The main reason for having an interface for steps 3–4 is that this is what you need for TLS versions up to 1.1, which hash the concatenation of the MD5 and the SHA1 of the handshake transcript. (TLS 1.2 and 1.3 switched to proper PKCS#1v1.5 with a configurable hash.) This is presumably why it was introduced in XySSL (the functionality has been there for a very long time, the commit you cite merely refactored it). It is the main reason why it's present in the PSA API: a driving goal of PSA Crypto 1.0 was to have all the features necessary for Mbed TLS's X.509 and TLS libraries (we did end up deferring one thing: Diffie-Hellman with non-predefined groups).
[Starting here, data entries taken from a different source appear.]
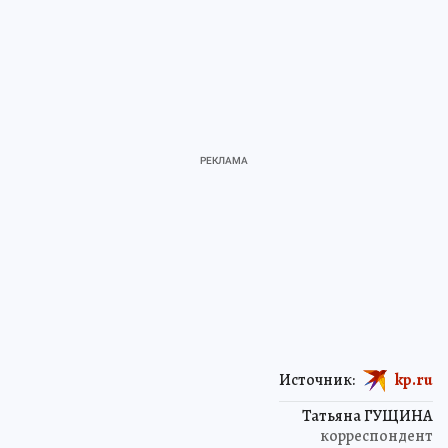
Источник:
kp.ru
Татьяна ГУЩИНА
корреспондент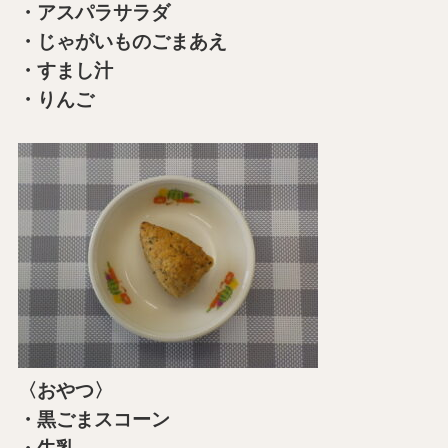
・アスパラサラダ
・じゃがいものごまあえ
・すまし汁
・りんご
〈おやつ〉
・黒ごまスコーン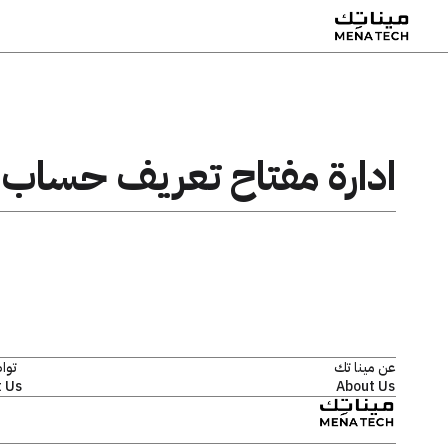
ادارة مفتاح تعريف حساب 
عن مينا تك
توا
 Us
About Us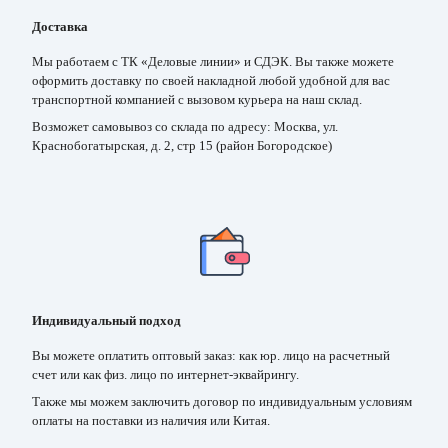
Доставка
Мы работаем с ТК «Деловые линии» и СДЭК. Вы также можете
оформить доставку по своей накладной любой удобной для вас
транспортной компанией с вызовом курьера на наш склад.
Возможет самовывоз со склада по адресу: Москва, ул.
Краснобогатырская, д. 2, стр 15 (район Богородское)
Индивидуальный подход
Вы можете оплатить оптовый заказ: как юр. лицо на расчетный
счет или как физ. лицо по интернет-эквайрингу.
Также мы можем заключить договор по индивидуальным условиям
оплаты на поставки из наличия или Китая.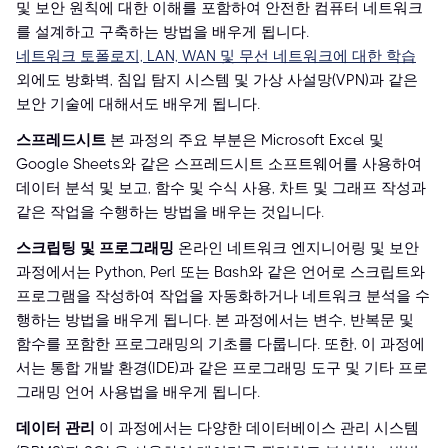
및 보안 원칙에 대한 이해를 포함하여 안전한 컴퓨터 네트워크
를 설계하고 구축하는 방법을 배우게 됩니다.
네트워크 토폴로지, LAN, WAN 및 무선 네트워크에 대한 학습
외에도 방화벽, 침입 탐지 시스템 및 가상 사설망(VPN)과 같은
보안 기술에 대해서도 배우게 됩니다.
스프레드시트
본 과정의 주요 부분은 Microsoft Excel 및
Google Sheets와 같은 스프레드시트 소프트웨어를 사용하여
데이터 분석 및 보고, 함수 및 수식 사용, 차트 및 그래프 작성과
같은 작업을 수행하는 방법을 배우는 것입니다.
스크립팅 및 프로그래밍
온라인 네트워크 엔지니어링 및 보안
과정에서는 Python, Perl 또는 Bash와 같은 언어로 스크립트와
프로그램을 작성하여 작업을 자동화하거나 네트워크 분석을 수
행하는 방법을 배우게 됩니다. 본 과정에서는 변수, 반복문 및
함수를 포함한 프로그래밍의 기초를 다룹니다. 또한, 이 과정에
서는 통합 개발 환경(IDE)과 같은 프로그래밍 도구 및 기타 프로
그래밍 언어 사용법을 배우게 됩니다.
데이터 관리
이 과정에서는 다양한 데이터베이스 관리 시스템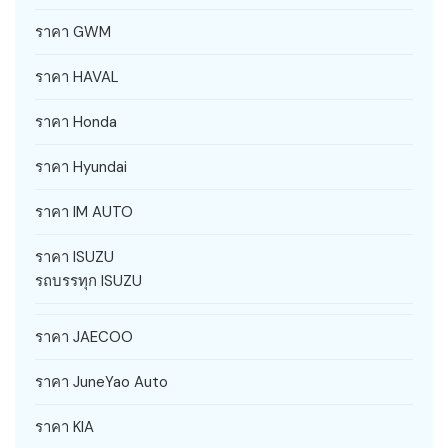
ราคา GWM
ราคา HAVAL
ราคา Honda
ราคา Hyundai
ราคา IM AUTO
ราคา ISUZU
รถบรรทุก ISUZU
ราคา JAECOO
ราคา JuneYao Auto
ราคา KIA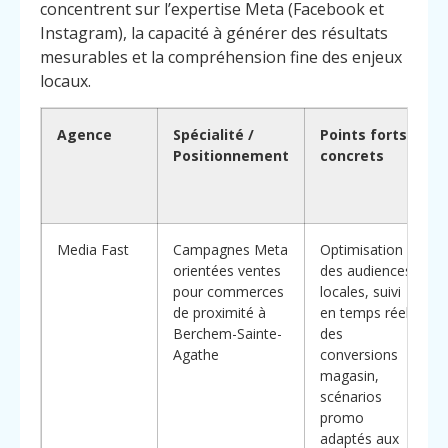
concentrent sur l’expertise Meta (Facebook et
Instagram), la capacité à générer des résultats
mesurables et la compréhension fine des enjeux
locaux.
Agence
Spécialité /
Points forts
Positionnement
concrets
Media Fast
Campagnes Meta
Optimisation
orientées ventes
des audiences
pour commerces
locales, suivi
de proximité à
en temps réel
Berchem-Sainte-
des
Agathe
conversions
magasin,
scénarios
promo
adaptés aux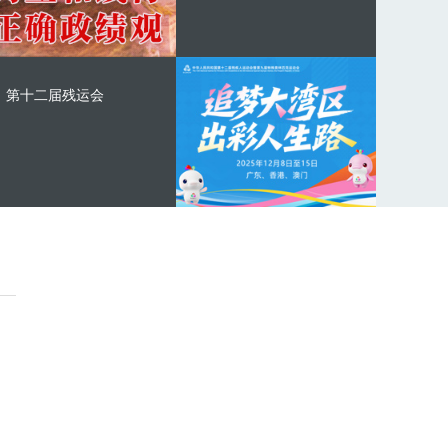
第十二届残运会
The selection of cryptographic mechanism in the PSA API aims to be a reasonable compromise between several things, including security (thus avoiding hard-to-use or dubious mechanisms) and practical usage (which sometimes requires hard-to-use or dubious mechanism). So for example is has CBC (vulnerable to padding oracle attacks, but still very popular), ECB (which shouldn't be used as ECB, but allows applications to implement a custom block cipher mode), SHA-1 (for the sake of legacy protocols), raw PKCS#1v1.5 signature (again, legacy protocols), even PKCS#1v1.5 encryption (again, legacy protocols, including TLS up to 1.2), but not raw RSA (really tricky and no compelling use case).
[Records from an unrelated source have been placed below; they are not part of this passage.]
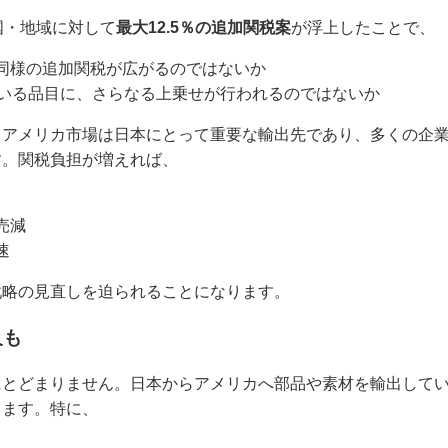
国・地域に対して
最大12.5％の追加関税案
が浮上したことで、
同様の追加関税が広がるのではないか
ている品目に、さらなる上乗せが行われるのではないか
。アメリカ市場は日本にとって重要な輸出先であり、多くの企
す。関税負担が増えれば、
売減
速
戦略の見直しを迫られることになります。
及も
にとどまりません。日本からアメリカへ部品や素材を輸出して
ります。特に、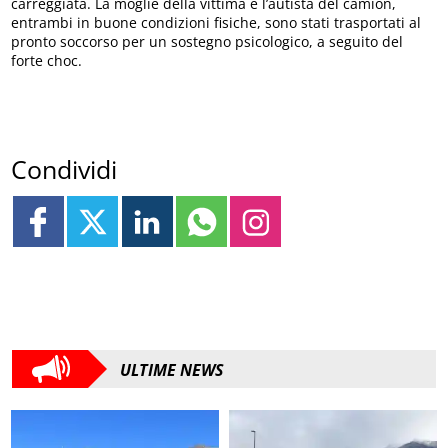
carreggiata. La moglie della vittima e l’autista del camion,
entrambi in buone condizioni fisiche, sono stati trasportati al
pronto soccorso per un sostegno psicologico, a seguito del
forte choc.
Condividi
ULTIME NEWS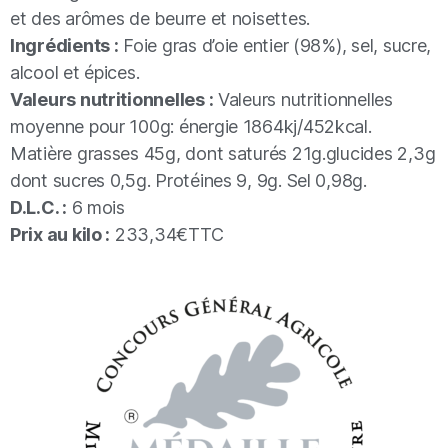
et des arômes de beurre et noisettes.
Ingrédients :
Foie gras d’oie entier (98%), sel, sucre,
alcool et épices.
Valeurs nutritionnelles :
Valeurs nutritionnelles
moyenne pour 100g: énergie 1864kj/452kcal.
Matière grasses 45g, dont saturés 21g.glucides 2,3g
dont sucres 0,5g. Protéines 9, 9g. Sel 0,98g.
D.L.C. :
6 mois
Prix au kilo :
233,34€TTC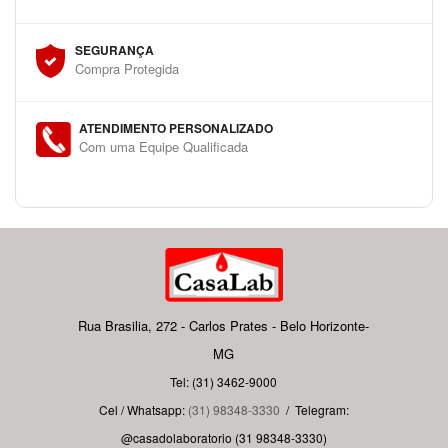
SEGURANÇA
Compra Protegida
ATENDIMENTO PERSONALIZADO
Com uma Equipe Qualificada
Rua Brasilia, 272 - Carlos Prates - Belo Horizonte-
MG
Tel: (31) 3462-9000
Cel / Whatsapp:
(31) 98348-3330
/
Telegram:
@casadolaboratorio (31 98348-3330)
In terms of security, as far as I'm aware, the analyses of the security of RSA-PKCS#1v1.5 only depend on the fact that the input to the private key operation is the concatenation of a constant string with an early nonzero octet and the hash of the message to sign. So as long as the input to PSA_ALG_RSA_PKCS1V15_SIGN_RAW is a padded hash, this is as secure as any PSA_ALG_RSA_PKCS1V15_SIGN(hash_alg). There is some added risk if the same public key is used for verification in a way that allows multiple hashes, since this scheme becomes at least as weak as the weakest hash. But it's good hygiene to restrict a key to a single suite of algorithms anyway, including the hash. The PSA API guides the user towards restricting a key to a single hash, although it does allow multiple hashes (via the PSA_ALG_ANY_HASH wildcard) for practical reasons (many communication protocols, including TLS, select hash algorithms independently of the public-key method).
In terms of interoperability, you should stick to standard protocols if at all possible. They will either mandate a specific hash (e.g. TLS 1.0/1.1 and MD5+SHA1) or provide a way to select hashes (e.g. TLS 1.2, TLS 1.3). Incidentally, ECDSA, which is a popular alternative to RSA, does not encode the hash algorithm.